> _WHAT IS EXPECTED_
From the line that includes "iom Conavit - Organikus" to the last line of the records that follow, copy every line exactly and nothing more, omitting pictures.

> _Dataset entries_
================================

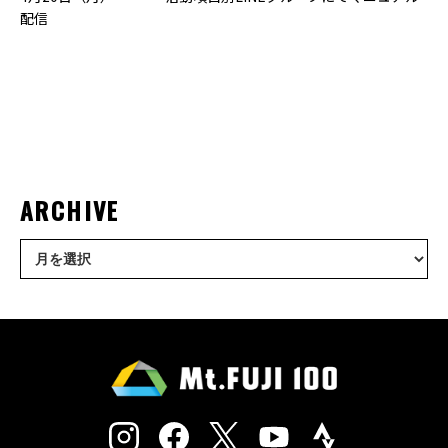
配信
ARCHIVE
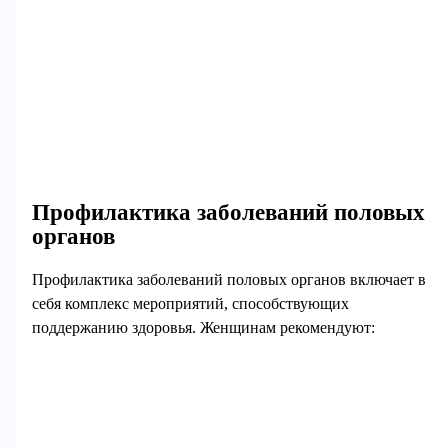
Профилактика заболеваний половых
органов
Профилактика заболеваний половых органов включает в
себя комплекс мероприятий, способствующих
поддержанию здоровья. Женщинам рекомендуют:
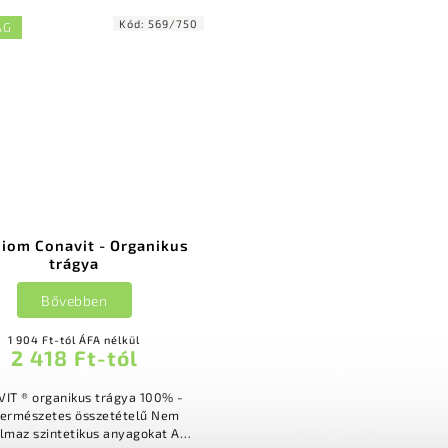
Kód:
569/750
ÁG
iom Conavit - Organikus
trágya
Bővebben
1 904 Ft-tól ÁFA nélkül
2 418 Ft-tól
T ® organikus trágya 100% -
természetes összetételű Nem
almaz szintetikus anyagokat A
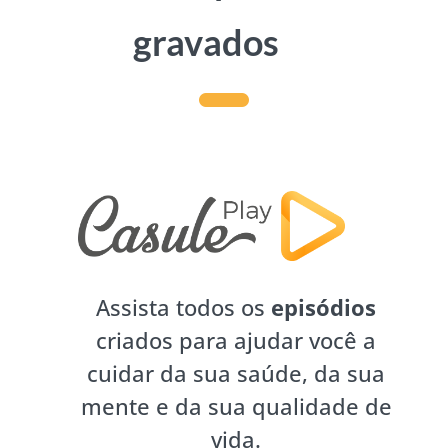
gravados
Assista todos os
episódios
criados para ajudar você a
cuidar da sua saúde, da sua
mente e da sua qualidade de
vida.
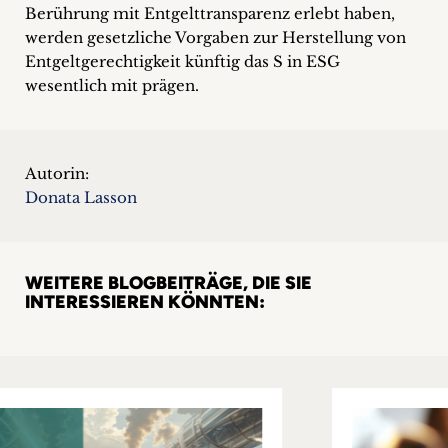
Berührung mit Entgelttransparenz erlebt haben,
werden gesetzliche Vorgaben zur Herstellung von
Entgeltgerechtigkeit künftig das S in ESG
wesentlich mit prägen.
Autorin:
Donata Lasson
WEITERE BLOGBEITRÄGE, DIE SIE
INTERESSIEREN KÖNNTEN:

================================

> _SOLVED EXERCISE_
iom Conavit - Organikus
trágya
Bővebben
1 904 Ft-tól ÁFA nélkül
2 418 Ft-tól
T ® organikus trágya 100% -
természetes összetételű Nem
almaz szintetikus anyagokat A
gravados
Assista todos os
episódios
criados para ajudar você a
cuidar da sua saúde, da sua
mente e da sua qualidade de
vida.
Berührung mit Entgelttransparenz erlebt haben,
werden gesetzliche Vorgaben zur Herstellung von
Entgeltgerechtigkeit künftig das S in ESG
wesentlich mit prägen.
Autorin:
Donata Lasson
WEITERE BLOGBEITRÄGE, DIE SIE
INTERESSIEREN KÖNNTEN:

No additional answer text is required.